June 24th is the accumulation of many ancient rites and historical processions to celebrate the patron saint, of which began around the 13thcentury — though St. John was the chosen saint after Florentines converted to Christianity with arrival of the dominant Longobards. Before the city’s symbolic protector was Mars, the god of war, his likeness washed away in the flood of 1333. What appealed about San Giovanni was naturally his powerful fortitude and concise teachings with sayings that resonated with the local populace at the time “Exact no more than that which is appointed you” or ““Behold the Lamb of God who takes away the sin of the world!”
As tradition would have it, Florence today plays host a myriad of events and celebrations to continue marking the occasion.
It starts, naturally, on a religious note. A special mass this morning with an annual offering of candles to the archbishop of Florence in the Duomo’s baptistery a tradition, followed by mass in the Duomo cathedral or Piazza del Limbo (Santi Apostoli).
There is also the final match of calcio storico, Florence’s 500 year old historical football match that is almost insane to watch from an outsider point of view for its rather violent undertaking. Four different districts of the city pitted together with teams wearing historical dress and modern muscles, the action takes place on a large sandy football pitch directly in front of one of the city’s most important churches. Two teams of 27 players take part in the match that lasts roughly 50 minutes. The teams represented are Santa Croce (blue), Santa Maria Novella (red), Santo Spirito (white), and San Giovanni (green). What I personally enjoy about the festivities is just how insane people get over their loyalty to the game, and most importantly to the neighborhood they support. I live in the Oltrarno (other side of the river) that supports the Bianchi, clearly evident from the amount of white streamers and strung-up flags around both the square and tiny streets that snake their way from San Frediano to Piazza Santo Spirito.

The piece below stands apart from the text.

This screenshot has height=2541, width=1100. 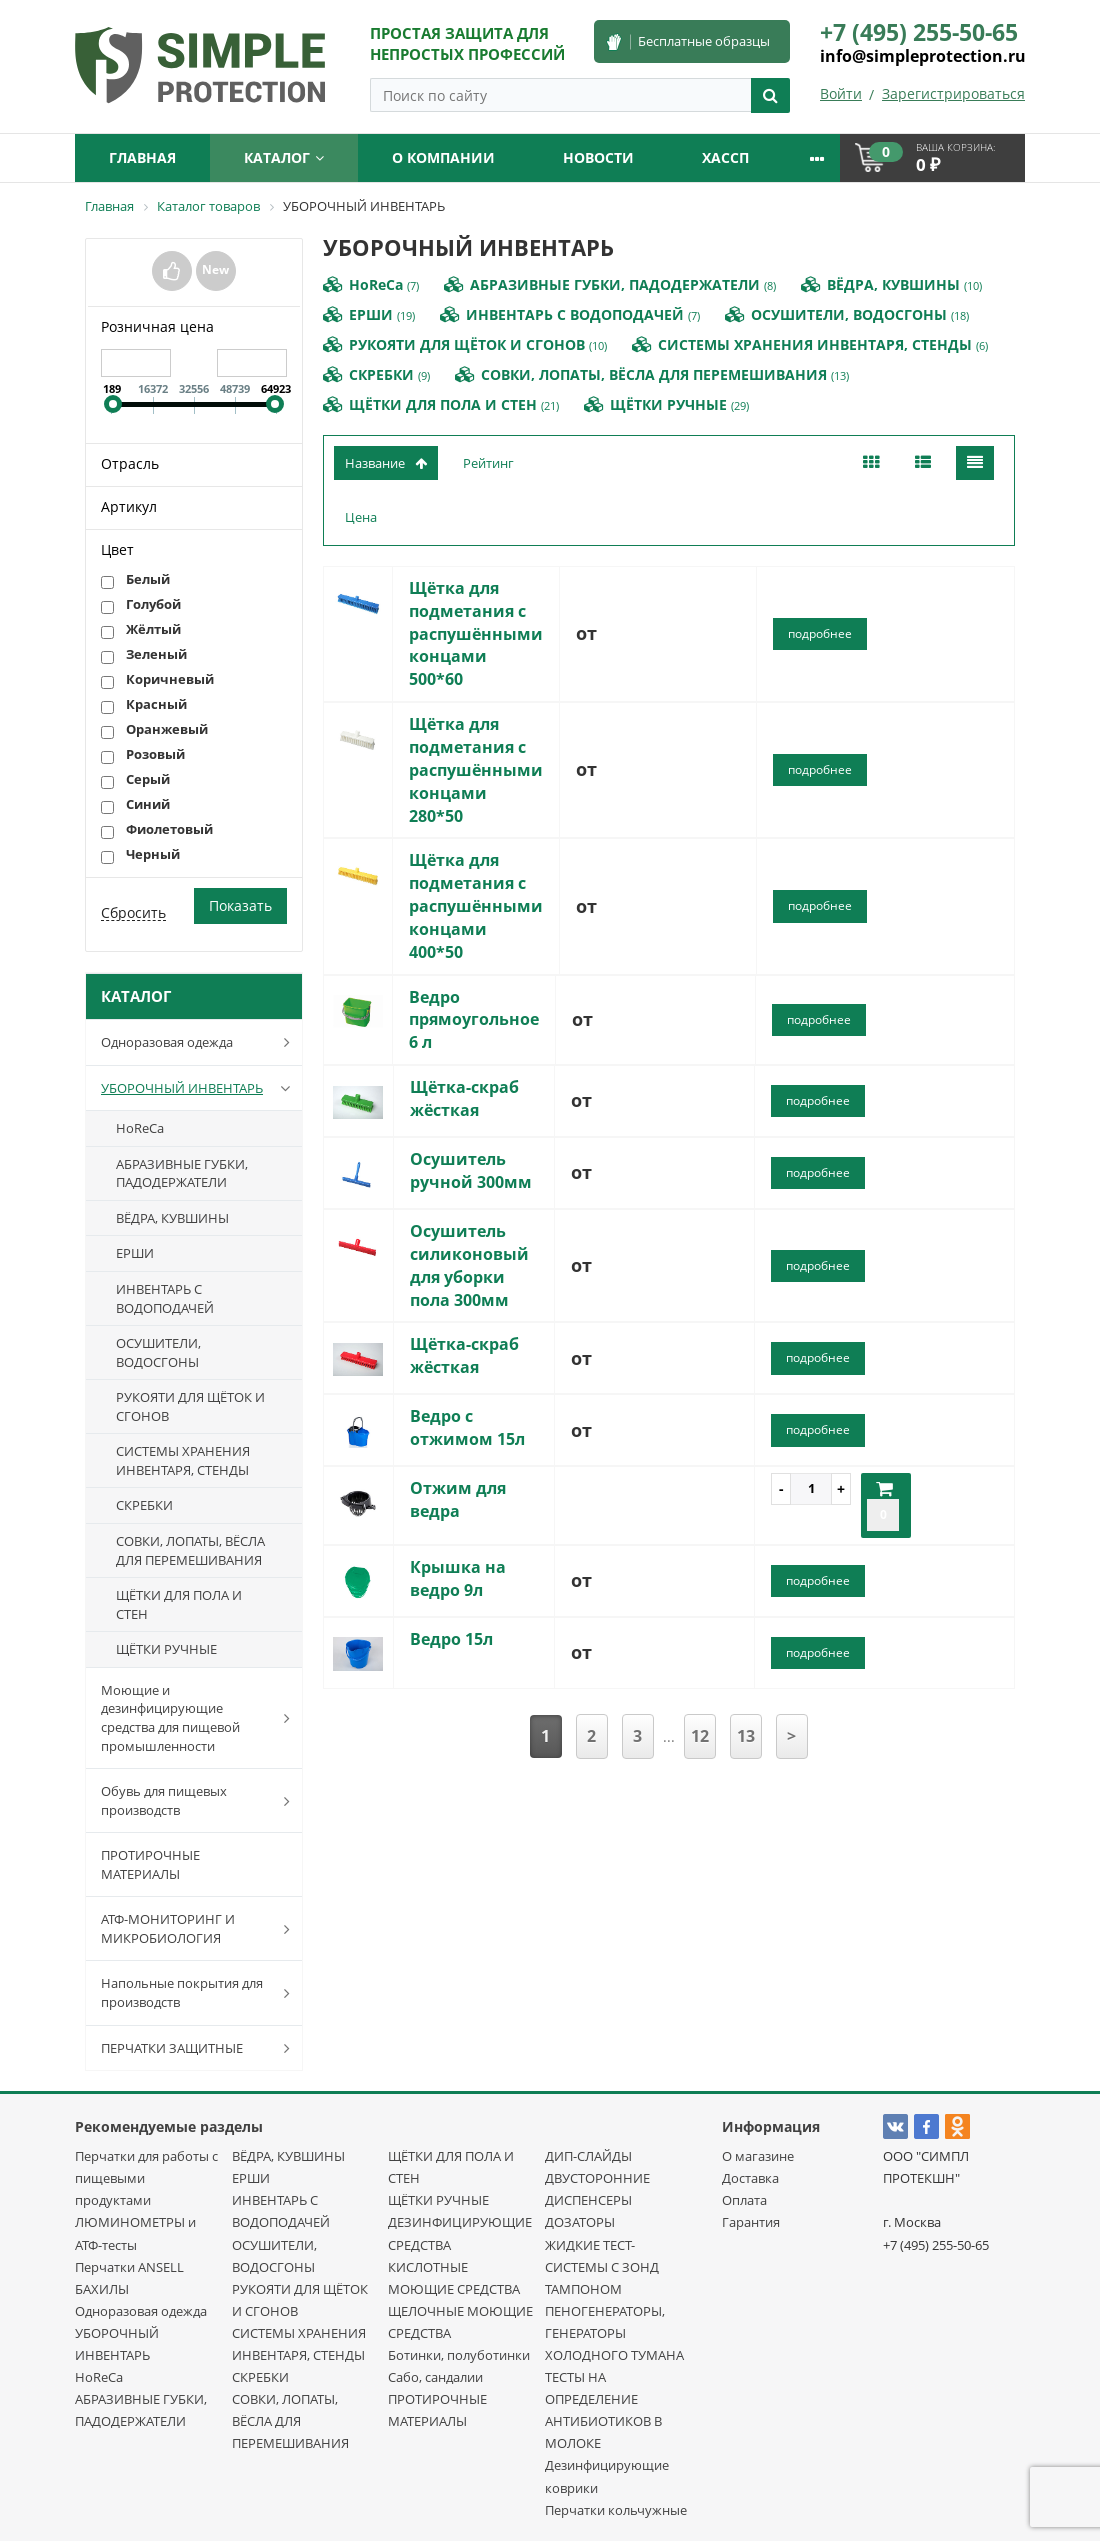 I want to click on ХАССП, so click(x=725, y=157).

The final match takes place today at 5pm, pitting the Rossi against the Verdi. Earlier this year expert guide and “girl with the best hair in Florence” Alexandra Lawrence and I took a walk around Piazza Santa Croce on Facebook Live – you can watch the fun below.

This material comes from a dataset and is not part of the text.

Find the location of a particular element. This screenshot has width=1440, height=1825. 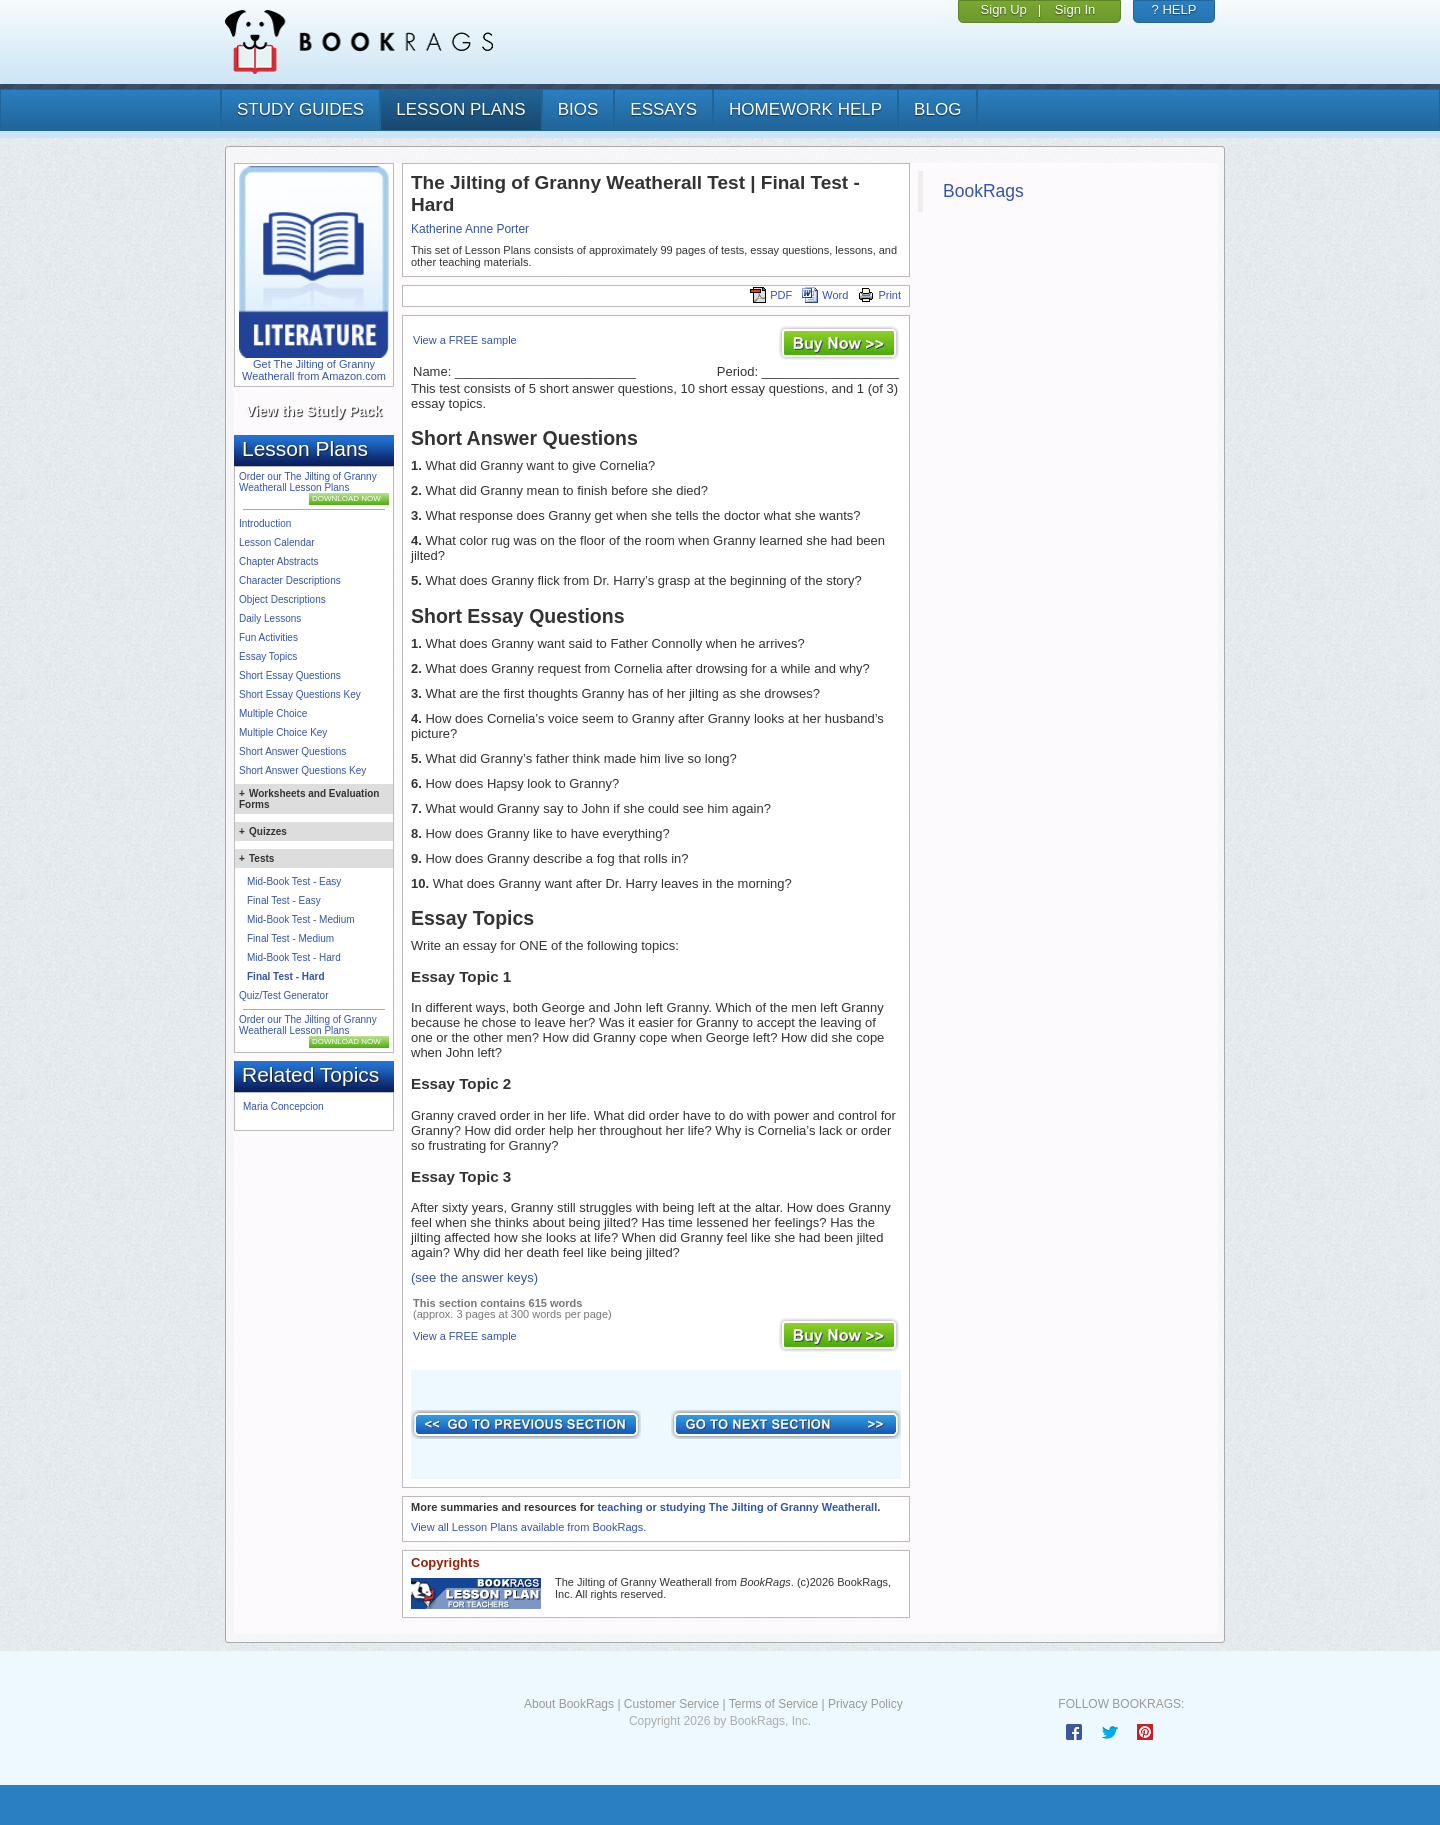

PDF is located at coordinates (771, 295).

I love to watch the procession Corteo Storico della Repubblica Fiorentina that leads from the Palagio di Parte Guelfa to Piazza Santa Maria Novella and later towards Santa Croce (starts around 3pm), a lot of fun to watch as a parade of figures in historical dress along with the cow and players of the calcio storicomake their way to the match.
This year you can head to the lungarno della Zecca Vecchio for a special orchestral concert around 20:30 from the Fiesole school of music.
After, this evening, is the annual fireworks show that end June 24thwith a bang. “I fohi di San Giovanni”brings locals and visitors alike to the banks and bridges of the Arno River (Ponte Santa Trinita and Ponte alle Grazie tend to get the most crowded but the “Arno Beach” below Piazza Poggi is a popular spot too) to see a spectacular display of pyrotechnics that kicks off around 10pm that evening frim Piazzale Michelangelo.
Don’t Forget: Today San Niccolo Tower opens to the public
Today marks the opening of the Torre di San Niccolo, or San Niccolo’s tower, to the public, one of the city’s best preserved ancient gates. From now until September 30th(excluding Mondays), you can climb the tower via guided tour (both in English and Italian) daily from 5-8pm (from September, 4pm) for the affordable cost of 4€.
I highly recommend that you do as it is a spectacular experience, from its own fascinating history that you learn during the tour to the stunning panoramic view you can enjoy above. It rarely gets crowded and remains a personal favorite when it comes to summertime activities in the city.
If you happen to be in Florence, have fun today and keep an eye out for the procession later this afternoon. Buon Festa di San Giovanni a tutti!